A charming and strange story. I don't read much historical fiction or historical fantasy, and I enjoyed looking up the many real historic events and places mentioned. Eyvind is a distinct character, and his adventure is fun, though related very dryly by a scribe several hundred years later.
Not a book for me, sadly. It's a gothic mystery portrait of a sentient house, and I'm discovering that I don't really like gothic stuff. Too slow and meandering for me when I didn't like the characters.
A lighthearted sci fi mystery. I really enjoyed the setting, which evoked the 1800s (railcars, telegrams, universities) in a scifi setting (200+ years on Jupiter). The writing style took me a while to get into. Mossa and Pleiti are a delight.

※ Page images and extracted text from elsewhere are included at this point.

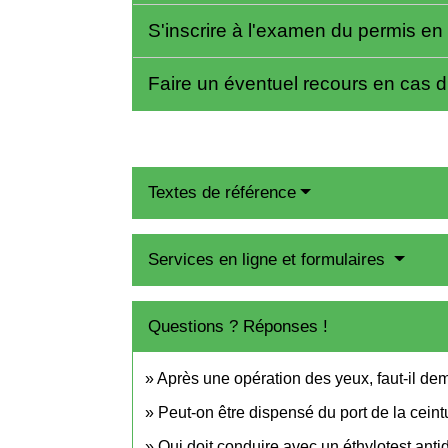
S'inscrire à l'examen du permis en
Faire un éventuel recours en cas d
Textes de référence
Services en ligne et formulaires
Questions ? Réponses !
Après une opération des yeux, faut-il d
Peut-on être dispensé du port de la ceint
Qui doit conduire avec un éthylotest an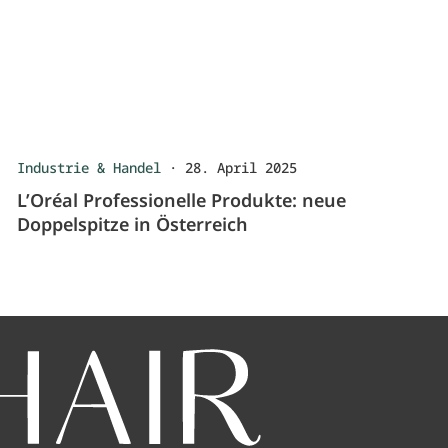
Industrie & Handel
·
28. April 2025
L’Oréal Professionelle Produkte: neue
Doppelspitze in Österreich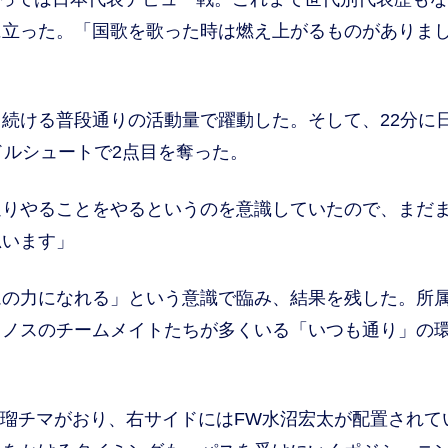
に立った。「国歌を歌った時は燃え上がるものがありま
続ける普段通りの活動量で躍動した。そして、22分に
ドルシュートで2点目を奪った。
通りやることをやるというのを意識していたので、まだ
思います」
の力になれる」という意識で臨み、結果を残した。所
リノスのチームメイトたちが多くいる「いつも通り」の
瑠チマがおり、右サイドにはFW水沼宏太が配置されて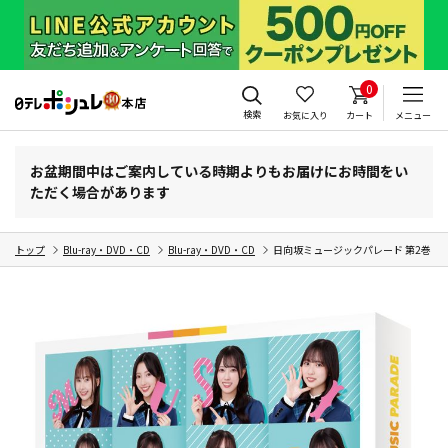
0
検索
お気に入り
カート
メニュー
お盆期間中はご案内している時期よりもお届けにお時間をい
ただく場合があります
トップ
Blu-ray・DVD・CD
Blu-ray・DVD・CD
日向坂ミュージックパレード 第2巻 Blu-r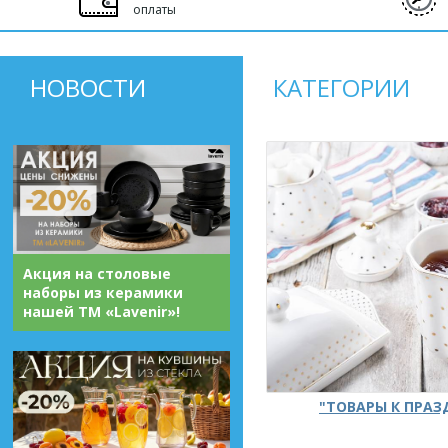
оплаты
НОВОСТИ
КАТЕГОРИИ
Акция на столовые
наборы из керамики
нашей ТМ «Lavenir»!
"ТОВАРЫ К ПРА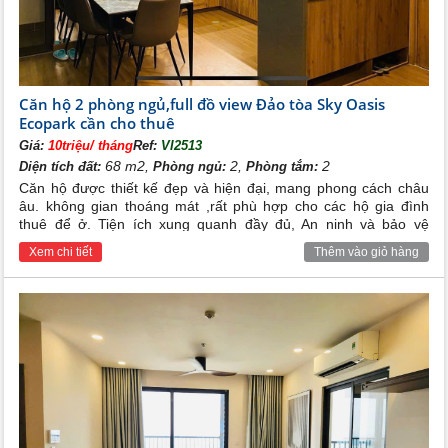
Căn hộ 2 phòng ngủ,full đồ view Đảo tòa Sky Oasis
Ecopark cần cho thuê
Giá:
10triệu/ tháng
Ref:
VI2513
68 m2,
2,
2
Diện tích đất:
Phòng ngủ:
Phòng tắm:
Căn hộ được thiết kế đẹp và hiện đại, mang phong cách châu
âu. không gian thoáng mát ,rất phù hợp cho các hộ gia đình
thuê để ở. Tiện ích xung quanh đầy đủ, An ninh và bảo vệ
24/24h
Xem chi tiết
Thêm vào giỏ hàng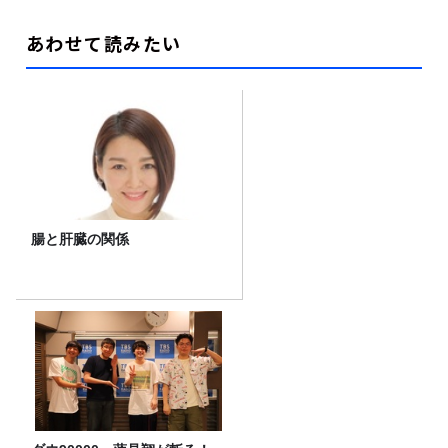
あわせて読みたい
腸と肝臓の関係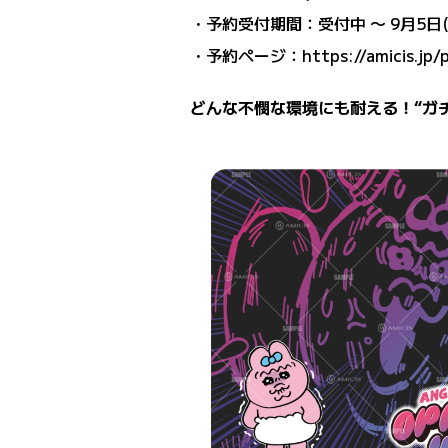
・予約受付期間：受付中 〜 9月5日(金
・予約ページ：
https://amicis.jp
どんな不憫な環境にも耐える！“ガ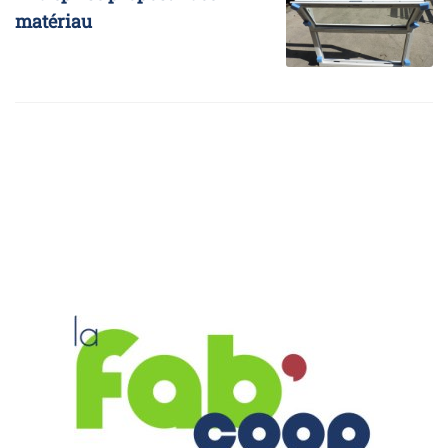
matériau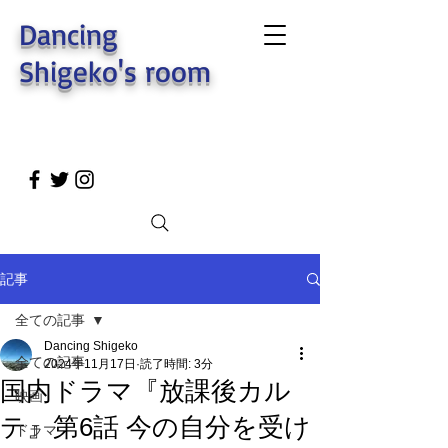
Dancing
Shigeko's room
記事
全ての記事
Dancing Shigeko
全ての記事
2024年11月17日
読了時間: 3分
国内ドラマ『放課後カル
映画
テ』第6話 今の自分を受け
ドラマ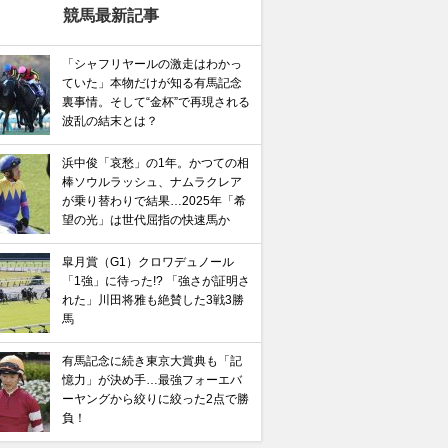
競馬最新記事
「シャフリヤールの激走はわかっ
ていた」本物だけが知る有馬記念
裏事情。そして“金杯”で再現される
波乱の結末とは？
浜中俊「哀愁」の1年。かつての相
棒ソウルラッシュ、ナムラクレア
が乗り替わりで結果…2025年「希
望の光」は世代屈指の快速馬か
皐月賞（G1）クロワデュノール
「1強」に待った!? 「強さが証明さ
れた」川田将雅も絶賛した3戦3勝
馬
有馬記念に続き東京大賞典も「記
憶力」が決め手…最強フォーエバ
ーヤングから絞りに絞った2点で勝
負！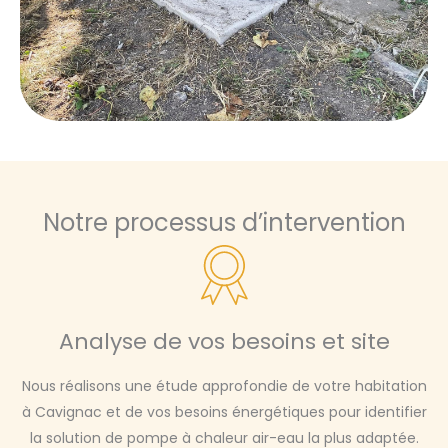
Notre processus d’intervention
Analyse de vos besoins et site
Nous réalisons une étude approfondie de votre habitation
à Cavignac et de vos besoins énergétiques pour identifier
la solution de pompe à chaleur air-eau la plus adaptée.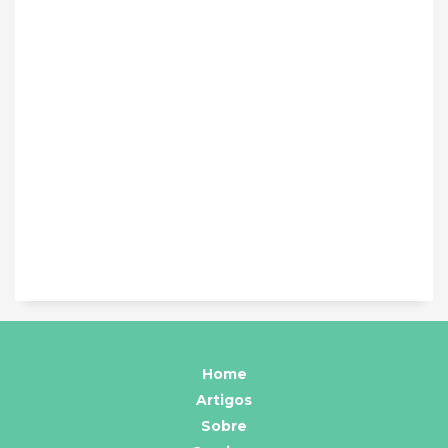
Home
Artigos
Sobre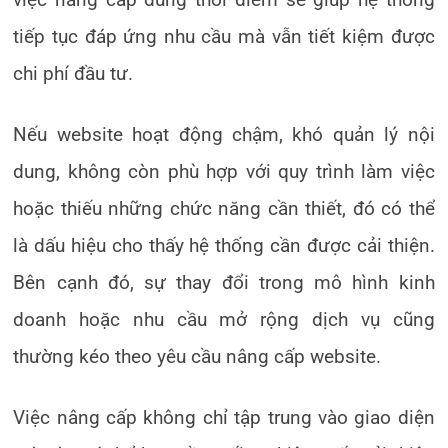
tiếp tục đáp ứng nhu cầu mà vẫn tiết kiệm được
chi phí đầu tư.
Nếu website hoạt động chậm, khó quản lý nội
dung, không còn phù hợp với quy trình làm việc
hoặc thiếu những chức năng cần thiết, đó có thể
là dấu hiệu cho thấy hệ thống cần được cải thiện.
Bên cạnh đó, sự thay đổi trong mô hình kinh
doanh hoặc nhu cầu mở rộng dịch vụ cũng
thường kéo theo yêu cầu nâng cấp website.
Việc nâng cấp không chỉ tập trung vào giao diện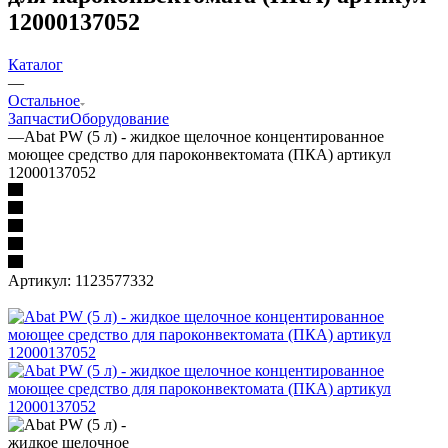
12000137052
Каталог
—
Остальное
Запчасти
Оборудование
—
Abat PW (5 л) - жидкое щелочное концентированное
моющее средство для пароконвектомата (ПКА) артикул
12000137052
Артикул:
1123577332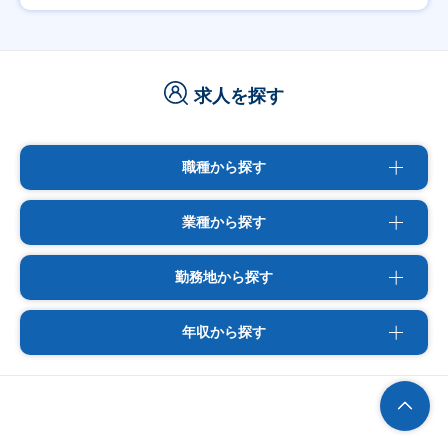
求人を探す
職種から探す
業種から探す
勤務地から探す
年収から探す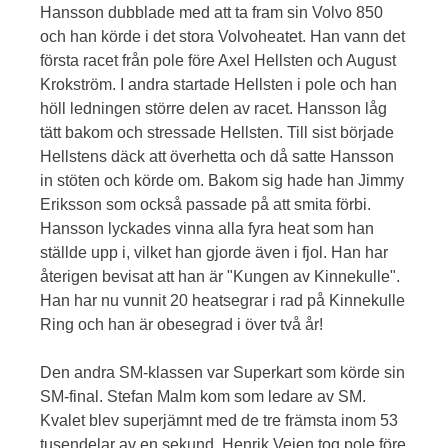
Hansson dubblade med att ta fram sin Volvo 850
och han körde i det stora Volvoheatet. Han vann det
första racet från pole före Axel Hellsten och August
Krokström. I andra startade Hellsten i pole och han
höll ledningen större delen av racet. Hansson låg
tätt bakom och stressade Hellsten. Till sist började
Hellstens däck att överhetta och då satte Hansson
in stöten och körde om. Bakom sig hade han Jimmy
Eriksson som också passade på att smita förbi.
Hansson lyckades vinna alla fyra heat som han
ställde upp i, vilket han gjorde även i fjol. Han har
återigen bevisat att han är "Kungen av Kinnekulle".
Han har nu vunnit 20 heatsegrar i rad på Kinnekulle
Ring och han är obesegrad i över två år!
Den andra SM-klassen var Superkart som körde sin
SM-final. Stefan Malm kom som ledare av SM.
Kvalet blev superjämnt med de tre främsta inom 53
tusendelar av en sekund. Henrik Vejen tog pole före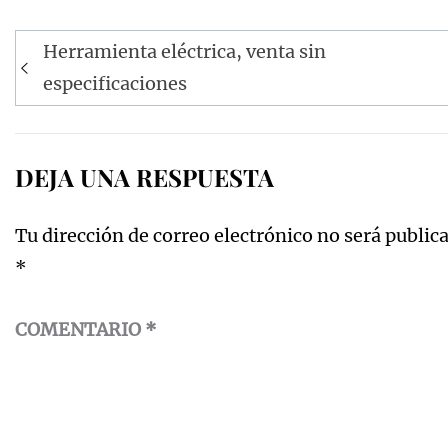
Navegación
Herramienta eléctrica, venta sin
de
especificaciones
entradas
DEJA UNA RESPUESTA
Tu dirección de correo electrónico no será public
*
COMENTARIO
*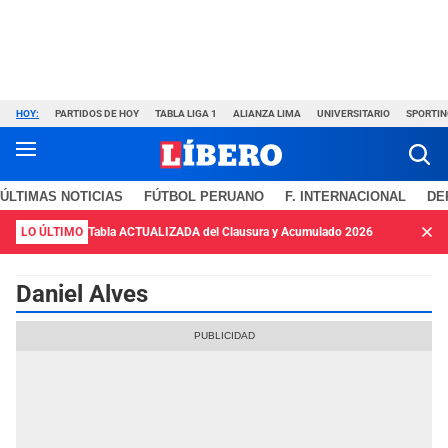
HOY:
PARTIDOS DE HOY
TABLA LIGA 1
ALIANZA LIMA
UNIVERSITARIO
SPORTIN
ÚLTIMAS NOTICIAS
FÚTBOL PERUANO
F. INTERNACIONAL
DE
LO ÚLTIMO
Tabla ACTUALIZADA del Clausura y Acumulado 2026
Daniel Alves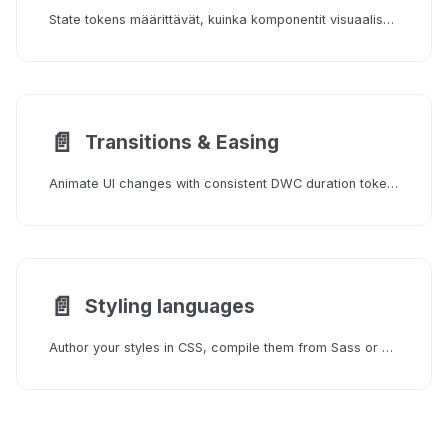
State tokens määrittävät, kuinka komponentit visuaalisesti reagoivat käyttäjän vuorovaikutukseen, esimerkiksi kun ne ovat poistettu käytöstä tai fokusoitu. Nämä muuttujat auttavat varmistamaan johdonmukaisen käyttäytymisen ja tyylin kaikissa käyttöliittymäelementeissä, ja niitä voidaan helposti mukauttaa vastaamaan suunnittelujärjestelmääsi.
📄️
Transitions & Easing
Animate UI changes with consistent DWC duration tokens and cubic-bezier easing curves for natural-feeling transitions.
📄️
Styling languages
Author your styles in CSS, compile them from Sass or Less, or generate them with Tailwind, and load the result into a webforJ app.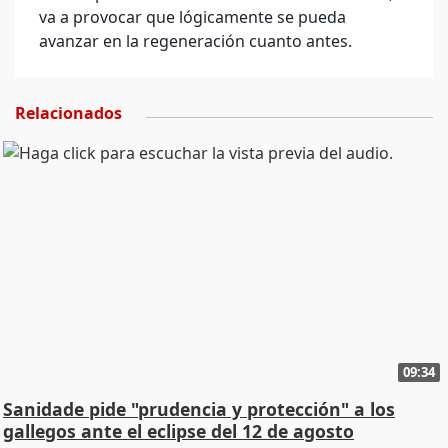
va a provocar que lógicamente se pueda
avanzar en la regeneración cuanto antes.
Relacionados
09:34
Sanidade pide "prudencia y protección" a los
gallegos ante el eclipse del 12 de agosto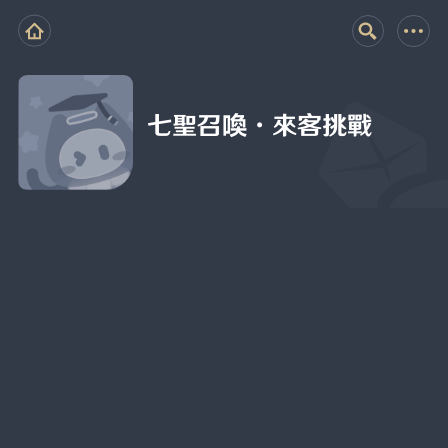
七聖召喚·來客挑戰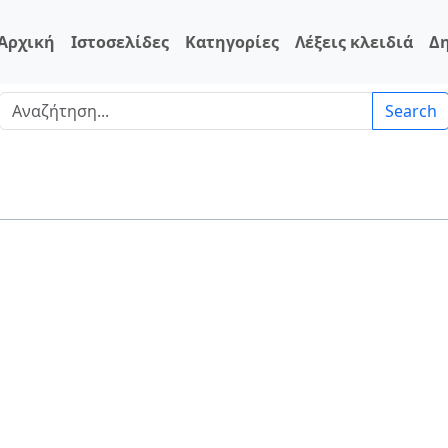
Αρχική
Ιστοσελίδες
Κατηγορίες
Λέξεις κλειδιά
Δ
Search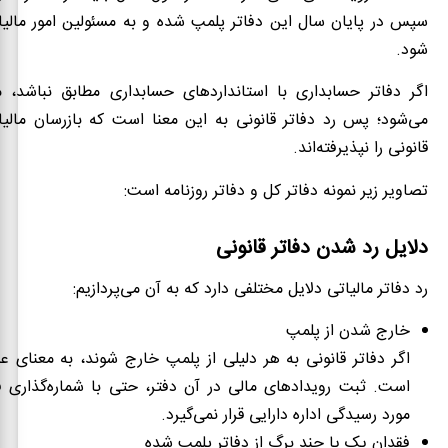
سپس در پایان سال این دفاتر پلمپ شده و به مسئولین امور مالیا
شود.
اگر دفاتر حسابداری با استانداردهای حسابداری مطابق نباشد، 
می‌شود؛ پس رد دفاتر قانونی به این معنا است که بازرسان مالیا
قانونی را نپذیرفته‌اند.
تصاویر زیر نمونه دفاتر کل و دفاتر روزنامه است:
دلایل رد شدن دفاتر قانونی
رد دفاتر مالیاتی دلایل مختلفی دارد که به آن می‌پردازیم:
خارج شدن از پلمپ
اگر دفاتر قانونی به هر دلیلی از پلمپ خارج شوند، به معنای 
است. ثبت رویدادهای مالی در آن دفتر، حتی با شماره‌گذاری فا
مورد رسیدگی اداره دارایی قرار نمی‌گیرد.
فقدان یک یا چند برگ از دفاتر پلمپ شده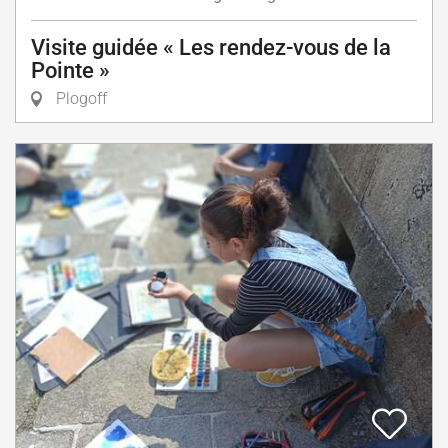
Visite guidée « Les rendez-vous de la
Pointe »
Plogoff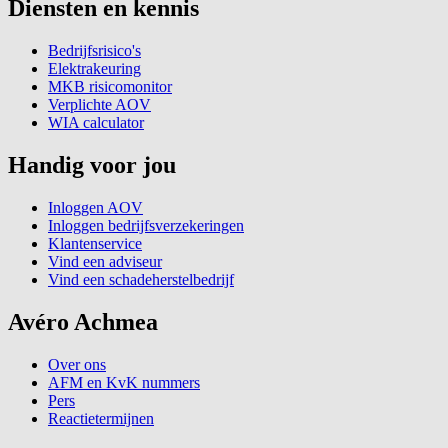
Diensten en kennis
Bedrijfsrisico's
Elektrakeuring
MKB risicomonitor
Verplichte AOV
WIA calculator
Handig voor jou
Inloggen AOV
Inloggen bedrijfsverzekeringen
Klantenservice
Vind een adviseur
Vind een schadeherstelbedrijf
Avéro Achmea
Over ons
AFM en KvK nummers
Pers
Reactietermijnen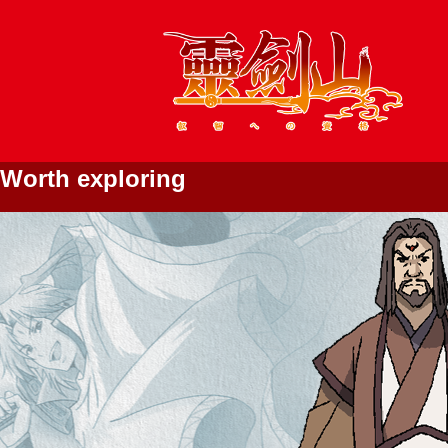
Worth exploring
キャラクター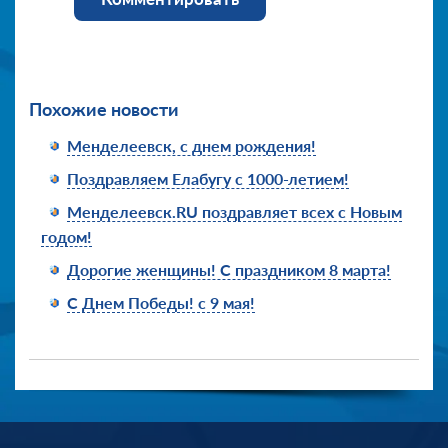
Похожие новости
Менделеевск, с днем рождения!
Поздравляем Елабугу с 1000-летием!
Менделеевск.RU поздравляет всех с Новым
годом!
Дорогие женщины! С праздником 8 марта!
С Днем Победы! с 9 мая!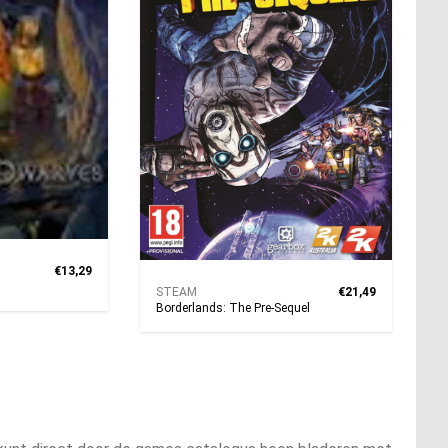
€13,29
STEAM
€21,49
Borderlands: The Pre-Sequel
gina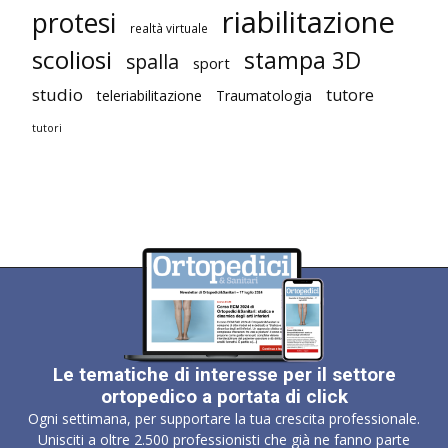
riabilitazione
protesi
realtà virtuale
scoliosi
stampa 3D
spalla
sport
studio
tutore
teleriabilitazione
Traumatologia
tutori
Le tematiche di interesse per il settore
ortopedico a portata di click
Ogni settimana, per supportare la tua crescita professionale.
Unisciti a oltre 2.500 professionisti che già ne fanno parte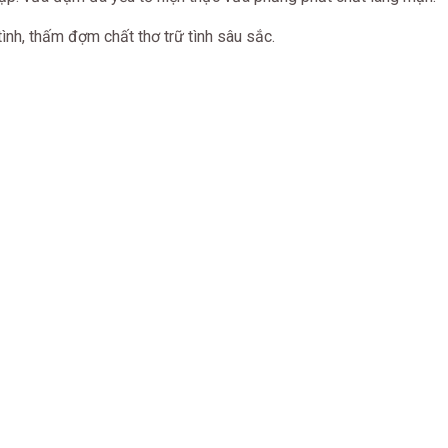
tình, thấm đợm chất thơ trữ tình sâu sắc.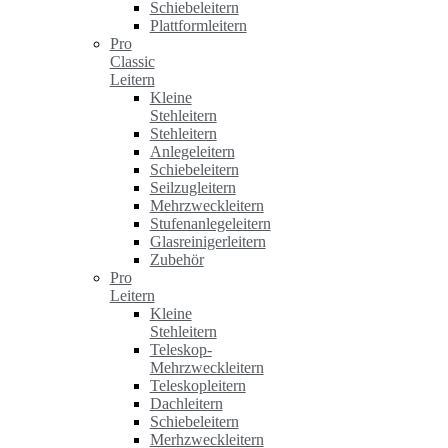
Schiebeleitern
Plattformleitern
Pro
Classic
Leitern
Kleine
Stehleitern
Stehleitern
Anlegeleitern
Schiebeleitern
Seilzugleitern
Mehrzweckleitern
Stufenanlegeleitern
Glasreinigerleitern
Zubehör
Pro
Leitern
Kleine
Stehleitern
Teleskop-
Mehrzweckleitern
Teleskopleitern
Dachleitern
Schiebeleitern
Merhzweckleitern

Pitched to me as "the one about trade routes, magical fertilizer, & one girl's centuries-long effort to impress a woman who is already in a committed relationship with a boat", I started this on a whim and immediately devoured it. I likes the main character's voice and the central premise. It was a lot of fun to see how Suradanna dealt with things and how things changed over time.
I love how differently Suradanna and the captain reacted to their situation; the captain retreating from society and focusing on the boat and the sea, while Suradanna continually reinvented herself.
Nice touch that the unchanging sea eventually changed too!